# [Task material]

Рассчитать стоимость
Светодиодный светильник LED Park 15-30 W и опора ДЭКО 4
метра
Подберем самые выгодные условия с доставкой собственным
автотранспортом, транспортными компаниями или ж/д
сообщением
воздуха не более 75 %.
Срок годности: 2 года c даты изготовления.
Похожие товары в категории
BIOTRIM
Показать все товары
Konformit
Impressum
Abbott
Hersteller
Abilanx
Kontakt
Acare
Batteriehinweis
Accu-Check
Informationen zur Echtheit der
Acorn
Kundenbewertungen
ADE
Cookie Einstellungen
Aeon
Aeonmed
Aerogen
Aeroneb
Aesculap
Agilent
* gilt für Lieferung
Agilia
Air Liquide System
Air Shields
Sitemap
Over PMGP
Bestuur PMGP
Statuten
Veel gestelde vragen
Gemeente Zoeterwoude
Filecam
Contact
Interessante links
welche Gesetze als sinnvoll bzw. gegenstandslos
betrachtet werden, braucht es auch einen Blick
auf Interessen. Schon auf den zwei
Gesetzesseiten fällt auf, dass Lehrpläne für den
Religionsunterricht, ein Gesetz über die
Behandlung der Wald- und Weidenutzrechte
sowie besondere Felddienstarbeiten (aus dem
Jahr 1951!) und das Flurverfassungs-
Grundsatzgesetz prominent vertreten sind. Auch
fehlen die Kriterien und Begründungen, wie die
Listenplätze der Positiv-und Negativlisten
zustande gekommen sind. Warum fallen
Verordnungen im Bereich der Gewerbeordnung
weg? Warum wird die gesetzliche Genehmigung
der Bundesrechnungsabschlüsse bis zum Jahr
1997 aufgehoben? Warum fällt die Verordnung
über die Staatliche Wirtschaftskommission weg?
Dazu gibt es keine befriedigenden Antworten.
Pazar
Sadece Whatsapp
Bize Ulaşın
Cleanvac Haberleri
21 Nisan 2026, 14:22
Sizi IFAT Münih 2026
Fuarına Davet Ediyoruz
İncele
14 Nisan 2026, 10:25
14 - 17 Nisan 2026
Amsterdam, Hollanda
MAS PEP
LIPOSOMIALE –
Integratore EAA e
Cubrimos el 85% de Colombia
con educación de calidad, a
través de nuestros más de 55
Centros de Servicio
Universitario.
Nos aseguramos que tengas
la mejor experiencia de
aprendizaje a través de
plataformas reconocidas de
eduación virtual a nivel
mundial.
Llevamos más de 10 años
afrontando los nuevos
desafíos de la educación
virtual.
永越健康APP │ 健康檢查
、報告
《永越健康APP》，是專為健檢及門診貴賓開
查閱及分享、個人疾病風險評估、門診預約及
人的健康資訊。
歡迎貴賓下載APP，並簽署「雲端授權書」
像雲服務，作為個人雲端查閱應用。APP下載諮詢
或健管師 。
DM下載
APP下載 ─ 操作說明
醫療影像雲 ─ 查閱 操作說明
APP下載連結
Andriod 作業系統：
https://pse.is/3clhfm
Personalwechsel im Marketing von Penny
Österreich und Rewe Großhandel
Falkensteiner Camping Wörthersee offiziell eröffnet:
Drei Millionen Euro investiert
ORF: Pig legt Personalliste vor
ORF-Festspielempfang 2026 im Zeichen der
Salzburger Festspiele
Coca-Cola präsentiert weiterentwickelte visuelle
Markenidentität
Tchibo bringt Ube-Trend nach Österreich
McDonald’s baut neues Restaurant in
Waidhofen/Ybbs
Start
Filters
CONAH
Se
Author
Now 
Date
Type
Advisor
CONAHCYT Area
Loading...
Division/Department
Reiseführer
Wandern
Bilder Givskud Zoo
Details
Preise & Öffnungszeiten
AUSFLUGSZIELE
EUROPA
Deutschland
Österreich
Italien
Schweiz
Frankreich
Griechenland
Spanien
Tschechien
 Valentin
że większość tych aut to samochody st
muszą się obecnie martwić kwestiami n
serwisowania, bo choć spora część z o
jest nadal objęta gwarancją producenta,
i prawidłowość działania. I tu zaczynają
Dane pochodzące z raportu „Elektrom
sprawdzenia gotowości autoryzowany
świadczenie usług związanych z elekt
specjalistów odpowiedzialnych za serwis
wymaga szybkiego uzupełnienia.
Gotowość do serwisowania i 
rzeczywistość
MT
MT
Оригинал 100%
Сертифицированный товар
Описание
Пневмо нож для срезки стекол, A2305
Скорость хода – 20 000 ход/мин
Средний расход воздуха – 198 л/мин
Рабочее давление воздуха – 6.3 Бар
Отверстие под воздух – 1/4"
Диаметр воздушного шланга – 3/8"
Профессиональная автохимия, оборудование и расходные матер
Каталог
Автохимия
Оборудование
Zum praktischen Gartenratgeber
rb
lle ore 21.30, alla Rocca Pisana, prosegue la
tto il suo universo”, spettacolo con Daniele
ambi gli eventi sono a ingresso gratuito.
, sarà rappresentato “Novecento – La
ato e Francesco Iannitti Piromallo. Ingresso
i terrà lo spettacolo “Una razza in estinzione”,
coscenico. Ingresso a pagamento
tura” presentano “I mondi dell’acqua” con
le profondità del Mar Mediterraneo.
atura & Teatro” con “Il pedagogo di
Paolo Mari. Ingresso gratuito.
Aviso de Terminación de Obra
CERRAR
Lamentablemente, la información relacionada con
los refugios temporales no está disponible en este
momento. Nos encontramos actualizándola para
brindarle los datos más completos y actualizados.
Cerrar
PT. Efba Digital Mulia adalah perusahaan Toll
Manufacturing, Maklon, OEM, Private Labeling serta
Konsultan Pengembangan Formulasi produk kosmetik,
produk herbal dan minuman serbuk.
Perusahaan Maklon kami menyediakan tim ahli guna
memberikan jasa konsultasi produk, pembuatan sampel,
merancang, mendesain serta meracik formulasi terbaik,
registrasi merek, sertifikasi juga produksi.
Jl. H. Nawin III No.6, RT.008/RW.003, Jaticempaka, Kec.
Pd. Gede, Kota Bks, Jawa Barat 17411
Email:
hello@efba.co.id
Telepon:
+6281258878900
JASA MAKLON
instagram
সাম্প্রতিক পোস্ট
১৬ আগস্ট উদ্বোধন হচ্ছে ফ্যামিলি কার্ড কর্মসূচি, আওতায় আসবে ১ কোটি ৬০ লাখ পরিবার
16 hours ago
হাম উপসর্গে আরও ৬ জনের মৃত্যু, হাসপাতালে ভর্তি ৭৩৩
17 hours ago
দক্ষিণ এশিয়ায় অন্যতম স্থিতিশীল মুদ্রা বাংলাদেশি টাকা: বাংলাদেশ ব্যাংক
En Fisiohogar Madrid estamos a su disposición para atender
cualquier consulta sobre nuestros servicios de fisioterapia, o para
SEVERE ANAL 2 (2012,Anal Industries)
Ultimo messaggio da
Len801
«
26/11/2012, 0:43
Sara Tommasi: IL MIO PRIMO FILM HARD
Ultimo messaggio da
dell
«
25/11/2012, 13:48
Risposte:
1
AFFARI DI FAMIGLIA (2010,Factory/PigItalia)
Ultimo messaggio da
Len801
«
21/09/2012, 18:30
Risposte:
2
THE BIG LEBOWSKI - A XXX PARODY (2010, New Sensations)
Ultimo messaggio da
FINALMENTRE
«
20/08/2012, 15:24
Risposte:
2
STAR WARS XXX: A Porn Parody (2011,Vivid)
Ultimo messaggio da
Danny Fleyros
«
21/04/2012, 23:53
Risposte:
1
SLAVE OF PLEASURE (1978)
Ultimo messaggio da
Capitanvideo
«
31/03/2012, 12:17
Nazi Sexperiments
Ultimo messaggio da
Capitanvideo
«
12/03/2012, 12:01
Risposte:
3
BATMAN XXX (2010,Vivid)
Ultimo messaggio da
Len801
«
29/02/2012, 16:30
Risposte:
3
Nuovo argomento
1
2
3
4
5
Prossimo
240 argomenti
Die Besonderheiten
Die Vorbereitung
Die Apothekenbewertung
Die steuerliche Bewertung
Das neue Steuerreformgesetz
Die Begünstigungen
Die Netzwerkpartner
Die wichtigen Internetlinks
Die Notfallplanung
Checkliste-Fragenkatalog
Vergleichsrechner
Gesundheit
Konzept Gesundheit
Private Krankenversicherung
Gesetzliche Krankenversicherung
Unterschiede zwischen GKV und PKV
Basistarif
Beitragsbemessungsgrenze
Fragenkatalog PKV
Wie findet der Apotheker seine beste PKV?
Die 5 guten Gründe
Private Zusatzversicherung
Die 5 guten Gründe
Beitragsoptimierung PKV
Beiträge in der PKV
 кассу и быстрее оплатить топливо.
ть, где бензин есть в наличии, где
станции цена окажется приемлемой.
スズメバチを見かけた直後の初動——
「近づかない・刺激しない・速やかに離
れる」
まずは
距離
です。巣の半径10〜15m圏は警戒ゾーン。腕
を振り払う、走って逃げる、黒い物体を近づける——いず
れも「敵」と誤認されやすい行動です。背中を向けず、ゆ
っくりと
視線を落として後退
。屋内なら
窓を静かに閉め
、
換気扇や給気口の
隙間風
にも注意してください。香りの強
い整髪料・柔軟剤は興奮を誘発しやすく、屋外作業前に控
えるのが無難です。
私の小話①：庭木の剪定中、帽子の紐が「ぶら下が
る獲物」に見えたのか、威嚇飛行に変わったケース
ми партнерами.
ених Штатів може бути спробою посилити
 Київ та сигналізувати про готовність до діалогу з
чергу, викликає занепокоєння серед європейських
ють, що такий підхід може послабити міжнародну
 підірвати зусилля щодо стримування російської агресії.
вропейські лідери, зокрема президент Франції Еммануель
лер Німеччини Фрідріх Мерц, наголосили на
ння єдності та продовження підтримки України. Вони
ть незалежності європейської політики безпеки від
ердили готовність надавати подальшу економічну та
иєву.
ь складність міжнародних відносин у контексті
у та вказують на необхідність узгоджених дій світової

# [Aim of the exercise]
Reproduce exactly the stretch of the material above that starts at the line with "través de nuestros más de 55" and ends at the line with "Coca-Cola präsentiert weiterentwickelte", both included, and nothing else.

# [Response to this exercise]
través de nuestros más de 55
Centros de Servicio
Universitario.
Nos aseguramos que tengas
la mejor experiencia de
aprendizaje a través de
plataformas reconocidas de
eduación virtual a nivel
mundial.
Llevamos más de 10 años
afrontando los nuevos
desafíos de la educación
virtual.
永越健康APP │ 健康檢查
、報告
《永越健康APP》，是專為健檢及門診貴賓開
查閱及分享、個人疾病風險評估、門診預約及
人的健康資訊。
歡迎貴賓下載APP，並簽署「雲端授權書」
像雲服務，作為個人雲端查閱應用。APP下載諮詢
或健管師 。
DM下載
APP下載 ─ 操作說明
醫療影像雲 ─ 查閱 操作說明
APP下載連結
Andriod 作業系統：
https://pse.is/3clhfm
Personalwechsel im Marketing von Penny
Österreich und Rewe Großhandel
Falkensteiner Camping Wörthersee offiziell eröffnet:
Drei Millionen Euro investiert
ORF: Pig legt Personalliste vor
ORF-Festspielempfang 2026 im Zeichen der
Salzburger Festspiele
Coca-Cola präsentiert weiterentwickelte visuelle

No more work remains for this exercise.